Varano, who is entering his 10th year as Berkeley Township Mayor, would have to give up that post. He would also quit his full-time job at the Department of Environmental Protection. Block, who is also mayor of Stafford Township, was grandfathered in under the state's recent dual office-holding ban.

Varano denied that his campaign has exclusively focused on attacking Block. He said that he's laid out four main areas he would reform: he would devote himself full-time to the job, cut down on the overtime for office employees, address the office's budget and "bring accountability to the dedicated trust fund."

"They brought over $1.5 million into the account over the last five years. We found $250k items that shouldn't have been spent," he said. "$400 on a picture of a Freeholder? That's ridiculous."

While still in the minority in Ocean County, Varano feels a Democratic surge coming on. Republicans he's talked to, he said, are demoralized, and many won't come out to vote. On top of that, the Democrats have cut their registration deficit from over 32,000 to a little over 21,000. His own party's polls show him up, Varano said, while the Republicans' advertisements have convinced him that they're scared.

"The economy is on our side, George Bush is on our side, and many republicans I talk to aren't going to come out and vote," said Varano. "There's not a Democrat who's not going to want to come out."

In neighboring Burlington County, the clerk seat is wide open. Incumbent Republican Phil Haines left in January to move up to the State Senate, and Acting Clerk Wade Hale is not running.

And while this is a traditionally Republican county, Democrats have not been relegated to the political wilderness as they have been in Ocean. In fact, there are now 26,000 more Democrats there than Republicans, whereas last year there were still a few hundred more Republicans.

The Republicans have tapped Gary Woodend, a real estate lawyer and former Medford Lakes councilman. The Democrats are running Tim Tyler, a teacher at a juvenile detention center and councilman in tiny Fieldsboro.

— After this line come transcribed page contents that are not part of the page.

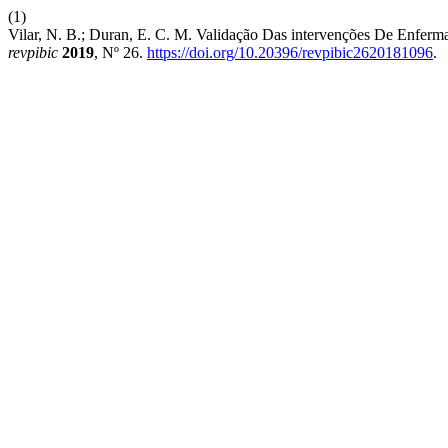
(1)
Vilar, N. B.; Duran, E. C. M. Validação Das intervenções De Enfer
revpibic
2019
, Nº 26.
https://doi.org/10.20396/revpibic2620181096
.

Like in Ocean County, this race has gotten pretty nasty.

The Democrats have run a message that Woodend left on the answering machine of former Acting Burlington County Republican Chairwoman Dawn Lacey, who was feuding with former Chairman Glenn Paulsen and his allies and hoped to get Woodend to run for county chair against Bill Layton. In an internet ad, the Democrats imply that Woodend sold out to the Paulsen side, agreeing not to run for the unpaid chairman position in exchange for getting the party nod to run for the paid county clerk seat.

Woodend said that he could have chosen his words more carefully, but that the Democrats were taking the message out of context. More importantly, he said, is that he has crucial experience that lends itself to the job, while Tyler does not.

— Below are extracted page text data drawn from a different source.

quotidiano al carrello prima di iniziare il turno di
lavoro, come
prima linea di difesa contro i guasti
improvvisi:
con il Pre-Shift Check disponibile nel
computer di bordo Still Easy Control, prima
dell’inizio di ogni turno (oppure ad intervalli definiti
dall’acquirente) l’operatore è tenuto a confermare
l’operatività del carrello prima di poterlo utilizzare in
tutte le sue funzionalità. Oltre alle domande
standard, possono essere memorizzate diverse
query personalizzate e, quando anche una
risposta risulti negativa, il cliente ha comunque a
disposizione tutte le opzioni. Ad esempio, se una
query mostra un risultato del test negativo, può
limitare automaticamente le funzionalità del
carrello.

"The position requires somebody with a sound business background and knowledge of legal documents that are handled by the clerk's office," he said, burnishing his legal experience and master's degree in business."

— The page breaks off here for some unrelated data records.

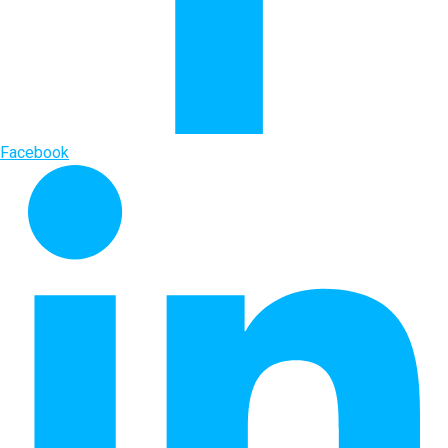
Facebook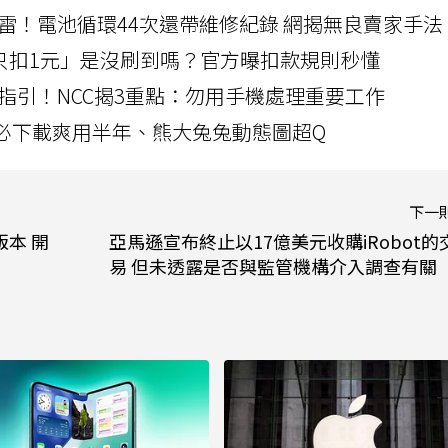
雷！電池循環44次還帶維修紀錄 網揭無良賣家手法
北捷「只扣1元」是沒刷到嗎？官方曝扣款規則秒懂
指引！NCC揭3重點：勿用手機處理重要工作
」字必下載爽用半年、熊大兔兔動態圖超Q
下一
試版本 開
亞馬遜宣布終止以17億美元收購iRobot的
易 但未透露是否與監管機構介入調查有關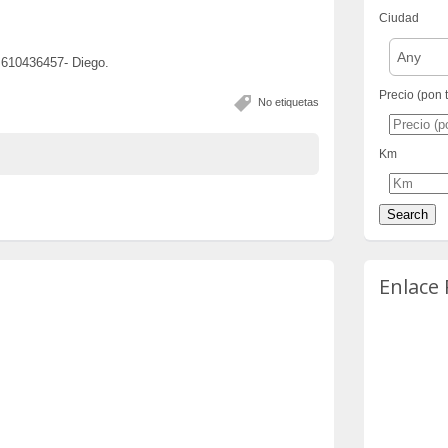
Ciudad
Any
0436457- Diego.
Precio (pon 
No etiquetas
Km
Enlace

Woodend sees his task as continuing Haines's work in updating the office's technology and expanding its services. He thinks that he can even help municipalities by converting clerk's office data electronically and freeing up physical space for municipalities to store documents.

Tyler, who could not be reached for comment, has outlined similar proposals.

"The focus is on bringing the county clerk's office into the 21st century. It's been under Republican control for decades, and in that time a lot of things haven't been done. There are minimal online services. It's not accessible," said Burlington County Democratic Chairman Rick Perr, who added that they wanted to open the office later and send employees to municipalities around the county so that residents won't have to travel to Mount Holly, the county seat.

But Woodend complains that the Democrats are merely running with his own ideas. He noted that Tyler initially proposed opening four County Stores – until he realized that it would cost $1 million, then scaled back the idea.

"You should look at their literature. That's not what their literature says. They've basically modified their platform to fit mine," he said.